:: Supplied entries ::

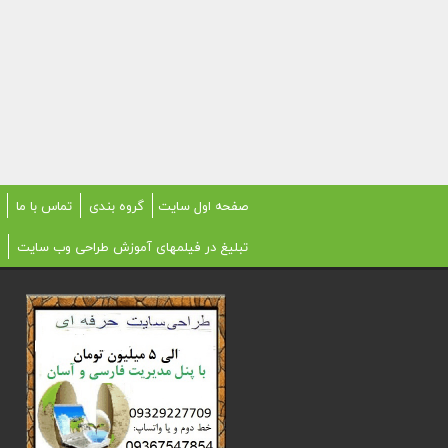
صفحه اول سایت
گروه بندی
تماس با ما
تبلیغ در فیلمهای آموزش طراحی وب سایت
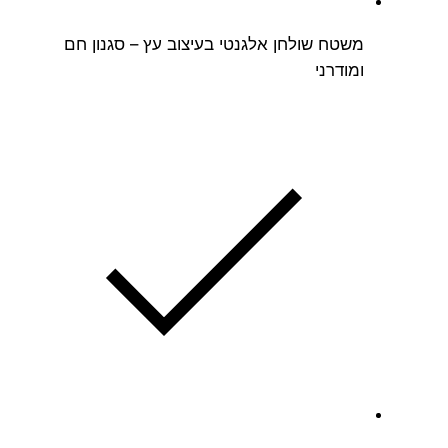
משטח שולחן אלגנטי בעיצוב עץ – סגנון חם
ומודרני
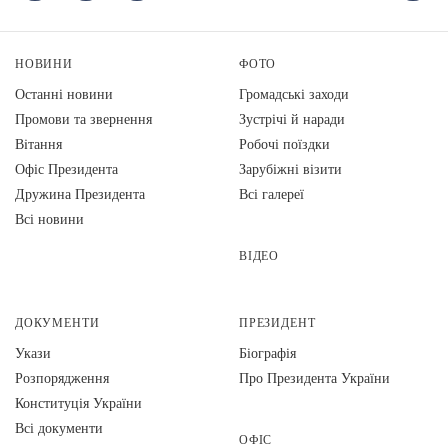
НОВИНИ
ФОТО
Останні новини
Громадські заходи
Промови та звернення
Зустрічі й наради
Вiтання
Робочі поїздки
Офіс Президента
Зарубіжні візити
Дружина Президента
Всі галереї
Всі новини
ВІДЕО
ДОКУМЕНТИ
ПРЕЗИДЕНТ
Укази
Біографія
Розпорядження
Про Президента України
Конституція України
Всі документи
ОФІС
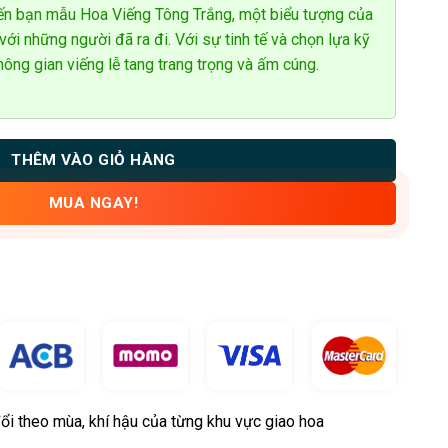
 đến bạn mẫu Hoa Viếng Tông Trắng, một biểu tượng của
với những người đã ra đi. Với sự tinh tế và chọn lựa kỹ
ông gian viếng lễ tang trang trọng và ấm cúng.
THÊM VÀO GIỎ HÀNG
MUA NGAY!
ổi theo mùa, khí hậu của từng khu vực giao hoa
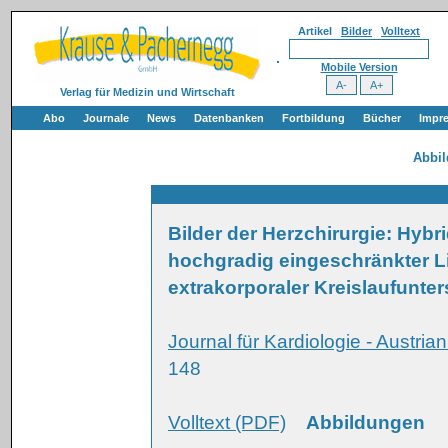
Artikel
Bilder
Volltext
Mobile Version
Verlag für Medizin und Wirtschaft
Abo
Journale
News
Datenbanken
Fortbildung
Bücher
Impr
Abbi
Bilder der Herzchirurgie: Hybr
hochgradig eingeschränkter Li
extrakorporaler Kreislaufunte
Journal für Kardiologie - Austria
148
Volltext (PDF)
Abbildungen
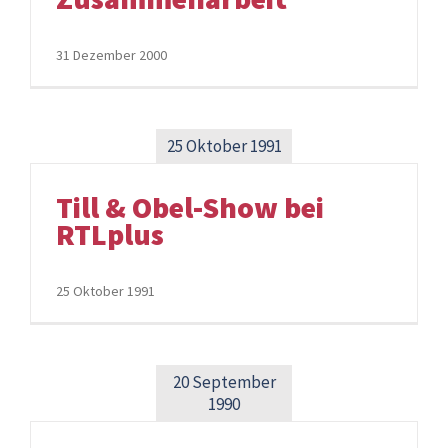
31 Dezember 2000
25 Oktober 1991
Till & Obel-Show bei
RTLplus
25 Oktober 1991
20 September
1990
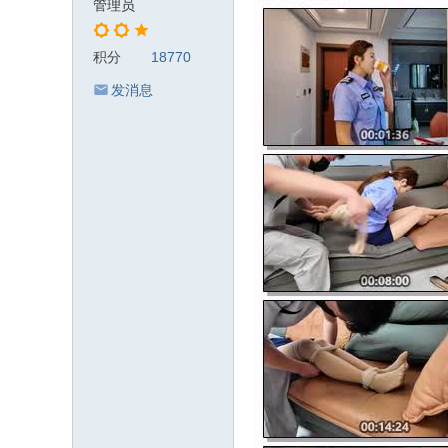
管理员
积分
18770
发消息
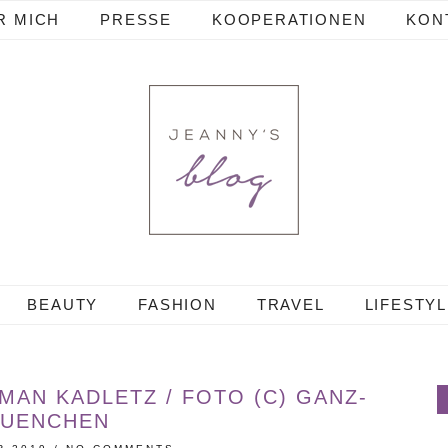
R MICH
PRESSE
KOOPERATIONEN
KON
BEAUTY
FASHION
TRAVEL
LIFESTY
AN KADLETZ / FOTO (C) GANZ-
UENCHEN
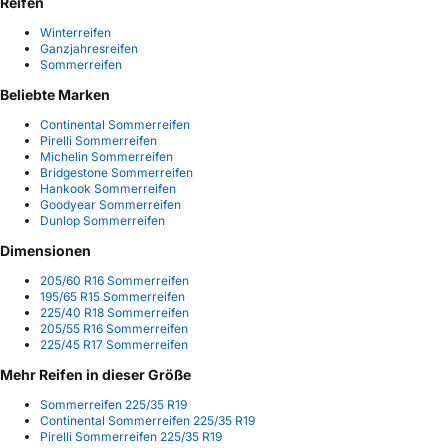
Reifen
Winterreifen
Ganzjahresreifen
Sommerreifen
Beliebte Marken
Continental Sommerreifen
Pirelli Sommerreifen
Michelin Sommerreifen
Bridgestone Sommerreifen
Hankook Sommerreifen
Goodyear Sommerreifen
Dunlop Sommerreifen
Dimensionen
205/60 R16 Sommerreifen
195/65 R15 Sommerreifen
225/40 R18 Sommerreifen
205/55 R16 Sommerreifen
225/45 R17 Sommerreifen
Mehr Reifen in dieser Größe
Sommerreifen 225/35 R19
Continental Sommerreifen 225/35 R19
Pirelli Sommerreifen 225/35 R19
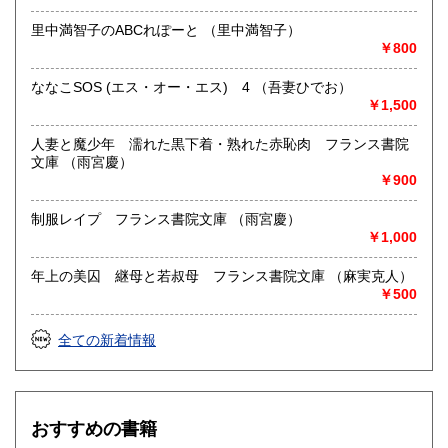
里中満智子のABCれぽーと （里中満智子）
￥800
ななこSOS (エス・オー・エス) 4 （吾妻ひでお）
￥1,500
人妻と魔少年 濡れた黒下着・熟れた赤恥肉 フランス書院
文庫 （雨宮慶）
￥900
制服レイプ フランス書院文庫 （雨宮慶）
￥1,000
年上の美囚 継母と若叔母 フランス書院文庫 （麻実克人）
￥500
全ての新着情報
おすすめの書籍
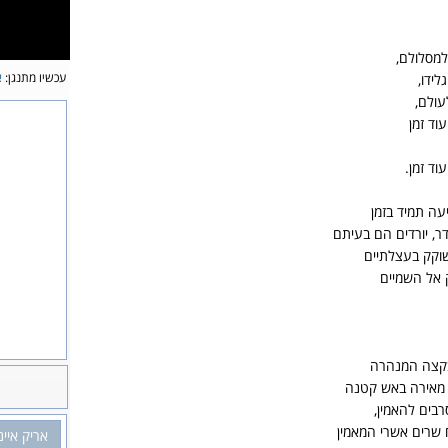
למסלולם,
עכשיו מתנגן:
א
לידו,
עולם,
וד זמן
וד זמן.
ה תמיד בזמן
, יורדים הם בעיתם
שוקק בעצלתיים
 אל השמיים
 בקצה המנהרה
 מאירה באש קטנה
בים להאמין,
שרים אשרי המאמין
אריק איינ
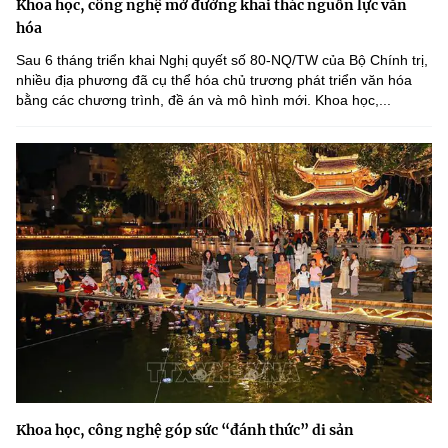
Khoa học, công nghệ mở đường khai thác nguồn lực văn
hóa
Sau 6 tháng triển khai Nghị quyết số 80-NQ/TW của Bộ Chính trị,
nhiều địa phương đã cụ thể hóa chủ trương phát triển văn hóa
bằng các chương trình, đề án và mô hình mới. Khoa học,...
Khoa học, công nghệ góp sức “đánh thức” di sản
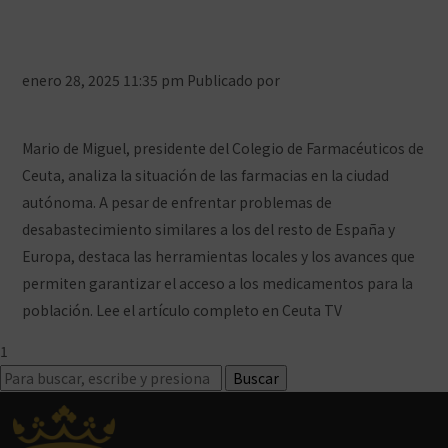
una realidad global que también
afecta a Ceuta
enero 28, 2025 11:35 pm
Publicado por
Prensa COFCeuta
4
Comentarios
Mario de Miguel, presidente del Colegio de Farmacéuticos de
Ceuta, analiza la situación de las farmacias en la ciudad
autónoma. A pesar de enfrentar problemas de
desabastecimiento similares a los del resto de España y
Europa, destaca las herramientas locales y los avances que
permiten garantizar el acceso a los medicamentos para la
población. Lee el artículo completo en Ceuta TV
1
2
3
Siguiente »
Buscar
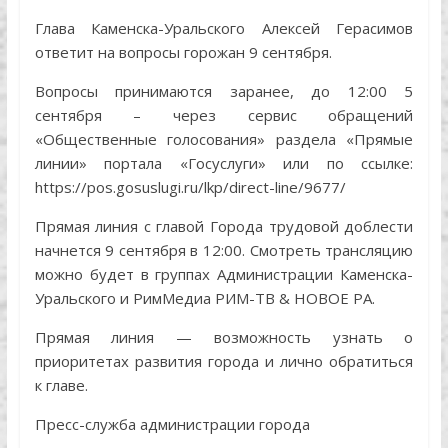
Глава Каменска-Уральского Алексей Герасимов
ответит на вопросы горожан 9 сентября.
Вопросы принимаются заранее, до 12:00 5
сентября – через сервис обращений
«Общественные голосования» раздела «Прямые
линии» портала «Госуслуги» или по ссылке:
https://pos.gosuslugi.ru/lkp/direct-line/9677/
Прямая линия с главой Города трудовой доблести
начнется 9 сентября в 12:00. Смотреть трансляцию
можно будет в группах Администрации Каменска-
Уральского и РимМедиа РИМ-ТВ & НОВОЕ РА.
Прямая линия — возможность узнать о
приоритетах развития города и лично обратиться
к главе.
Пресс-служба администрации города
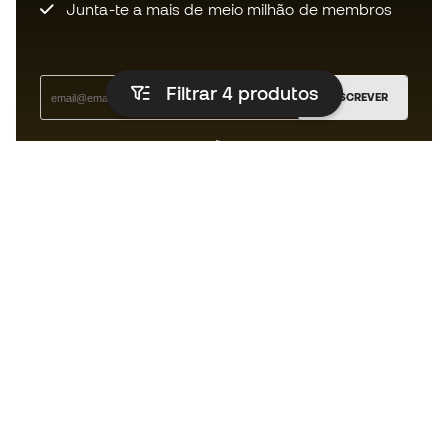
Junta-te a mais de meio milhão de membros
Filtrar 4
produtos
SUBSCREVER
Aceito receber comunicações personalizadas de acordo
com a
Política de Privacidade
da Sports Emotion.
A app para quem vive o running de
forma diferente.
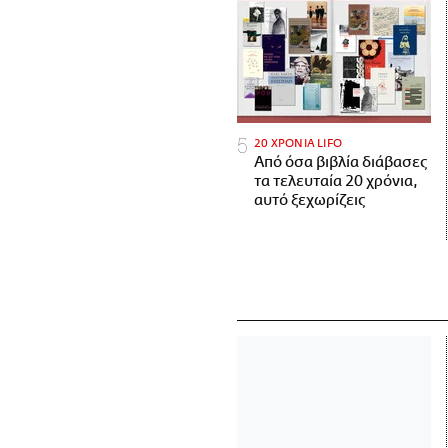
20 ΧΡΟΝΙΑ LIFO
Από όσα βιβλία διάβασες
τα τελευταία 20 χρόνια,
αυτό ξεχωρίζεις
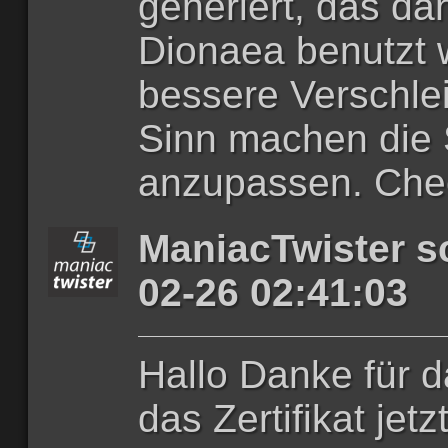
generiert, das da
Dionaea benutzt w
bessere Verschle
Sinn machen die 
anzupassen. Che
ManiacTwister s
02-26 02:41:03
Hallo Danke für d
das Zertifikat jetz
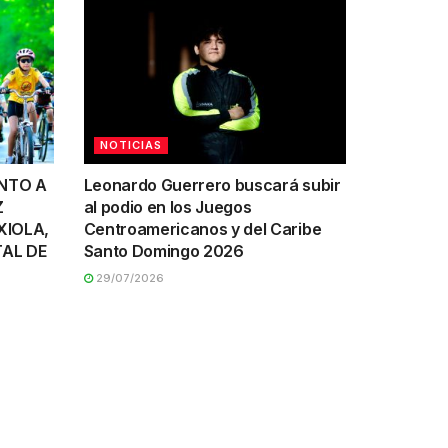
NOTICIAS
UNTO A
Leonardo Guerrero buscará subir
Z
al podio en los Juegos
XIOLA,
Centroamericanos y del Caribe
AL DE
Santo Domingo 2026
29/07/2026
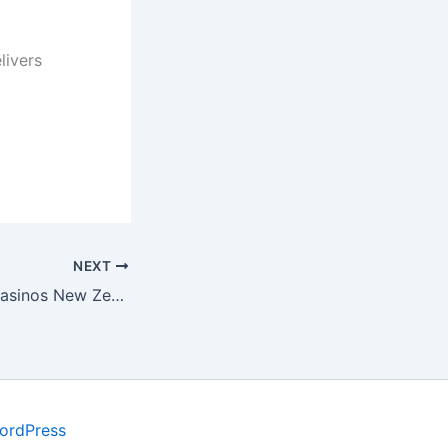
livers
NEXT
Ecopayz Online Casinos New Zealand
ordPress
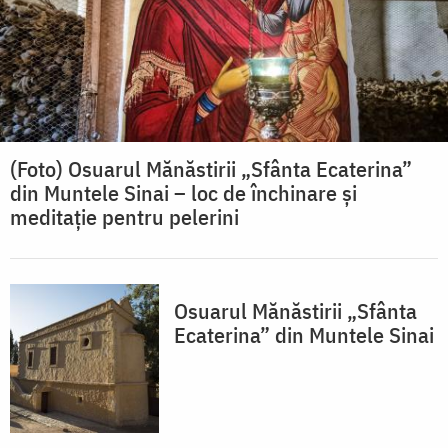
(Foto) Osuarul Mănăstirii „Sfânta Ecaterina”
din Muntele Sinai – loc de închinare și
meditație pentru pelerini
Osuarul Mănăstirii „Sfânta
Ecaterina” din Muntele Sinai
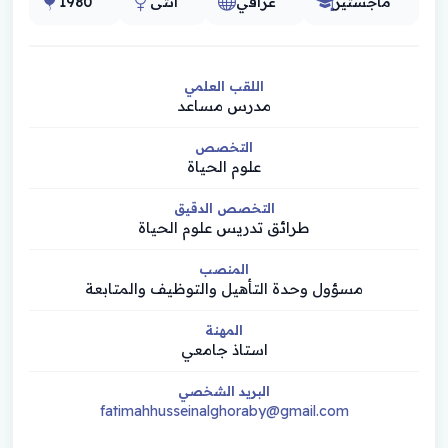
ماجستير
عراقي
أنثى
1980
اللقب العلمي
مدرس مساعد
التخصص
علوم الحياة
التخصص الدقيق
طرائق تدريس علوم الحياة
المنصب
مسؤول وحدة التأهيل والتوظيف والمتابعة
المهنة
استاذ جامعي
البريد الشخصي
fatimahhusseinalghoraby@gmail.com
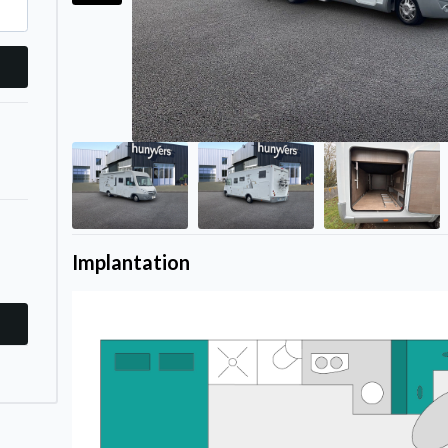
Implantation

:::

§ Work item: In the copy, no picture may appear; the records themselves must be output exactly.

§ Result:
صفحه اول سایت
گروه بندی
تماس با ما
تبلیغ در فیلمهای آموزش طراحی وب سایت
משטח שולחן אלגנטי בעיצוב עץ – סגנון חם
ומודרני
НОВИНИ
ФОТО
Останні новини
Громадські заходи
Промови та звернення
Зустрічі й наради
Вiтання
Робочі поїздки
Офіс Президента
Зарубіжні візити
Дружина Президента
Всі галереї
Всі новини
ВІДЕО
ДОКУМЕНТИ
ПРЕЗИДЕНТ
Укази
Біографія
Розпорядження
Про Президента України
Конституція України
Всі документи
ОФІС
 đến bạn mẫu Hoa Viếng Tông Trắng, một biểu tượng của
với những người đã ra đi. Với sự tinh tế và chọn lựa kỹ
ông gian viếng lễ tang trang trọng và ấm cúng.
THÊM VÀO GIỎ HÀNG
MUA NGAY!
ổi theo mùa, khí hậu của từng khu vực giao hoa
Artikel
Bilder
Volltext
Mobile Version
Verlag für Medizin und Wirtschaft
Abo
Journale
News
Datenbanken
Fortbildung
Bücher
Impr
Abbi
Bilder der Herzchirurgie: Hybr
hochgradig eingeschränkter Li
extrakorporaler Kreislaufunte
Journal für Kardiologie - Austria
148
Volltext (PDF)
Abbildungen
31 Dezember 2000
25 Oktober 1991
Till & Obel-Show bei
RTLplus
25 Oktober 1991
20 September
1990
管理员
积分
18770
发消息
R MICH
PRESSE
KOOPERATIONEN
KON
BEAUTY
FASHION
TRAVEL
LIFESTY
AN KADLETZ / FOTO (C) GANZ-
UENCHEN
Reifen
Winterreifen
Ganzjahresreifen
Sommerreifen
Beliebte Marken
Continental Sommerreifen
Pirelli Sommerreifen
Michelin Sommerreifen
Bridgestone Sommerreifen
Hankook Sommerreifen
Goodyear Sommerreifen
Dunlop Sommerreifen
Dimensionen
205/60 R16 Sommerreifen
195/65 R15 Sommerreifen
225/40 R18 Sommerreifen
205/55 R16 Sommerreifen
225/45 R17 Sommerreifen
Mehr Reifen in dieser Größe
Sommerreifen 225/35 R19
Continental Sommerreifen 225/35 R19
Pirelli Sommerreifen 225/35 R19
里中満智子のABCれぽーと （里中満智子）
￥800
ななこSOS (エス・オー・エス) 4 （吾妻ひでお）
￥1,500
人妻と魔少年 濡れた黒下着・熟れた赤恥肉 フランス書院
文庫 （雨宮慶）
￥900
制服レイプ フランス書院文庫 （雨宮慶）
￥1,000
年上の美囚 継母と若叔母 フランス書院文庫 （麻実克人）
￥500
全ての新着情報
おすすめの書籍
למסלולם,
עכשיו מתנגן:
א
לידו,
עולם,
וד זמן
וד זמן.
ה תמיד בזמן
, יורדים הם בעיתם
שוקק בעצלתיים
 אל השמיים
 בקצה המנהרה
 מאירה באש קטנה
בים להאמין,
שרים אשרי המאמין
אריק איינ
Khoa học, công nghệ mở đường khai thác nguồn lực văn
hóa
Sau 6 tháng triển khai Nghị quyết số 80-NQ/TW của Bộ Chính trị,
nhiều địa phương đã cụ thể hóa chủ trương phát triển văn hóa
bằng các chương trình, đề án và mô hình mới. Khoa học,...
Khoa học, công nghệ góp sức “đánh thức” di sản
una realidad global que también
afecta a Ceuta
enero 28, 2025 11:35 pm
Publicado por
Prensa COFCeuta
4
Comentarios
Mario de Miguel, presidente del Colegio de Farmacéuticos de
Ceuta, analiza la situación de las farmacias en la ciudad
autónoma. A pesar de enfrentar problemas de
desabastecimiento similares a los del resto de España y
Europa, destaca las herramientas locales y los avances que
permiten garantizar el acceso a los medicamentos para la
población. Lee el artículo completo en Ceuta TV
1
2
3
Siguiente »
Buscar
Глава Каменска-Уральского Алексей Герасимов
ответит на вопросы горожан 9 сентября.
Вопросы принимаются заранее, до 12:00 5
сентября – через сервис обращений
«Общественные голосования» раздела «Прямые
линии» портала «Госуслуги» или по ссылке:
https://pos.gosuslugi.ru/lkp/direct-line/9677/
Прямая линия с главой Города трудовой доблести
начнется 9 сентября в 12:00. Смотреть трансляцию
можно будет в группах Администрации Каменска-
Уральского и РимМедиа РИМ-ТВ & НОВОЕ РА.
Прямая линия — возможность узнать о
приоритетах развития города и лично обратиться
к главе.
Пресс-служба администрации города
Junta-te a mais de meio milhão de membros
Filtrar 4
produtos
SUBSCREVER
Aceito receber comunicações personalizadas de acordo
com a
Política de Privacidade
da Sports Emotion.
A app para quem vive o running de
forma diferente.
20 ΧΡΟΝΙΑ LIFO
Από όσα βιβλία διάβασες
τα τελευταία 20 χρόνια,
αυτό ξεχωρίζεις
generiert, das da
Dionaea benutzt w
bessere Verschle
Sinn machen die 
anzupassen. Che
ManiacTwister s
02-26 02:41:03
Hallo Danke für d
das Zertifikat jetz
NOTICIAS
UNTO A
Leonardo Guerrero buscará subir
Z
al podio en los Juegos
XIOLA,
Centroamericanos y del Caribe
AL DE
Santo Domingo 2026
29/07/2026
livers
NEXT
Ecopayz Online Casinos New Zealand
ordPress
(Foto) Osuarul Mănăstirii „Sfânta Ecaterina”
din Muntele Sinai – loc de închinare și
meditație pentru pelerini
Osuarul Mănăstirii „Sfânta
Ecaterina” din Muntele Sinai
ماجستير
عراقي
أنثى
1980
اللقب العلمي
مدرس مساعد
التخصص
علوم الحياة
التخصص الدقيق
طرائق تدريس علوم الحياة
المنصب
مسؤول وحدة التأهيل والتوظيف والمتابعة
المهنة
استاذ جامعي
البريد الشخصي
fatimahhusseinalghoraby@gmail.com
Implantation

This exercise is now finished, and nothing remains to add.